Imagine my dawning horror over realizing that I'd been essentially plagiarizing myself - maybe that assessment's bit harsh, more like just playing a broken record in my head and repeating myself artistically. More like falling into a predictable rut of my own making, or just simply creative laziness under pressure, which can happen when one is absolutely overwhelmed with stress. Mainly I was struck with the fact that there would be two races (see earlier Parkie-Pine post) within weeks of each other and both running equal marketing efforts that featured my work: stylistic similarities aside (which is an asset, since they are commissioning work that's recognizably mine) the designs were just too close for comfort. The solution was to push through and explore what for me is a new departure, specifically from my instinctual circular template. The above sequence of screen-grabs highlights the continual reworkings I go through, sometimes even after investing significant time to arrive at a variation on a theme that will ultimately be discarded. Not all that different from the original series that resulted from sitting down with blank sheets of paper and pencil, just with a different tool.

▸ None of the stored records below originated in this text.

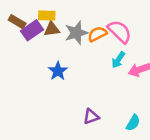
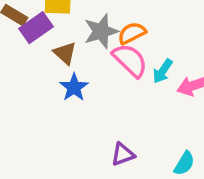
brown triangle: (52, 29) -> (65, 53), moved, turned 49
pink semicircle: (120, 32) -> (130, 60), moved

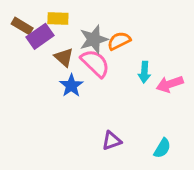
pink semicircle: (130, 60) -> (95, 63), moved
cyan arrow: (163, 71) -> (144, 72), turned -30

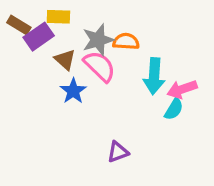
orange semicircle: (119, 41) -> (126, 41), turned 30
cyan arrow: (144, 72) -> (154, 76), size x1.5
cyan semicircle: (162, 148) -> (174, 109), moved

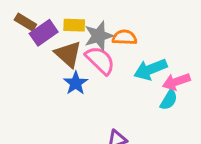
yellow rectangle: (58, 17) -> (74, 25), moved
brown triangle: (65, 60) -> (68, 54), size x1.4
cyan arrow: (154, 76) -> (150, 69), turned 64

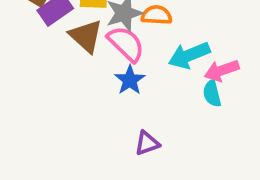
blue star: (76, 83) -> (130, 80), moved
cyan semicircle: (169, 100) -> (212, 93), turned 135

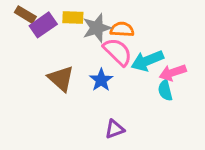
brown triangle: (86, 36) -> (61, 79), moved
pink semicircle: (126, 44) -> (118, 52), moved

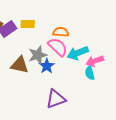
gray star: (97, 28) -> (38, 55), moved
brown triangle: (61, 79) -> (20, 65), turned -30
purple triangle: (115, 129) -> (56, 99), size x1.5

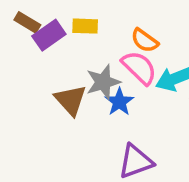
orange semicircle: (61, 32) -> (145, 40), turned -147
brown triangle: (20, 65) -> (71, 100), turned 36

I actually started moving in this "squarish" direction last year and was pleased with the subtle break from tradition, and also really dug the stark contrast between the bold black against a more organic outline of the character. Adding the floating cascade of cartoon notes was the trademark touch, and the final draft got an enthusiastic approval. Then it was time to work up concurrent variations using the core design for both the full-color poster and the tshirt.

Above is an example of what the deign would look like as printed using a single-color and utilizing the color of the tshirt as an element, in this case white ink on a tan background. The process usually calls for something known in the industry as a "reversal," which is markedly different aesthetic than just simply using a light-coloed ink with the original line art (ie instead of printing as black, every line would print as white, which results in it looking more like a weird negative). This one-color option is often a more attractive and economical route to go as well, as each additional color requires another separate ink and thus screen, which will begin to add cost to the total, overall price per unit.

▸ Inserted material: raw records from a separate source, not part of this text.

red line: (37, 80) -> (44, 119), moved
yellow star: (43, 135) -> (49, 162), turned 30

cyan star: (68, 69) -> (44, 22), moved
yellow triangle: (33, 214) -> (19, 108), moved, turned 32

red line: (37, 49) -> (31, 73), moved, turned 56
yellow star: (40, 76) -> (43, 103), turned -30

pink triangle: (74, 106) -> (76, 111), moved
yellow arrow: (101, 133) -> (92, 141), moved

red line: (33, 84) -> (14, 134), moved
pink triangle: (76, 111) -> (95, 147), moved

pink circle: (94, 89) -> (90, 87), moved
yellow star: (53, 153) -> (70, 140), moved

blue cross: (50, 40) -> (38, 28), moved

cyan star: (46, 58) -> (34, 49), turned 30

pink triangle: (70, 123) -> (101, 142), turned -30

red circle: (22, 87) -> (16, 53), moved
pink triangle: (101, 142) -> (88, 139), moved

For the full-color poster I oscillated between two extremes: crazy color versus simple blocks of boldness, so I kept pushing out and then pulling back (think kneading mental bread), playing both ends against each other in hopes of eventually arriving at a happy medium. The subtle bas-relief of the raised lettering added a spiffy embossed effect that further enhanced the contrasting aesthetic of a computerized, mechanical flavor against the funky flat colors + robust rounding of the bear.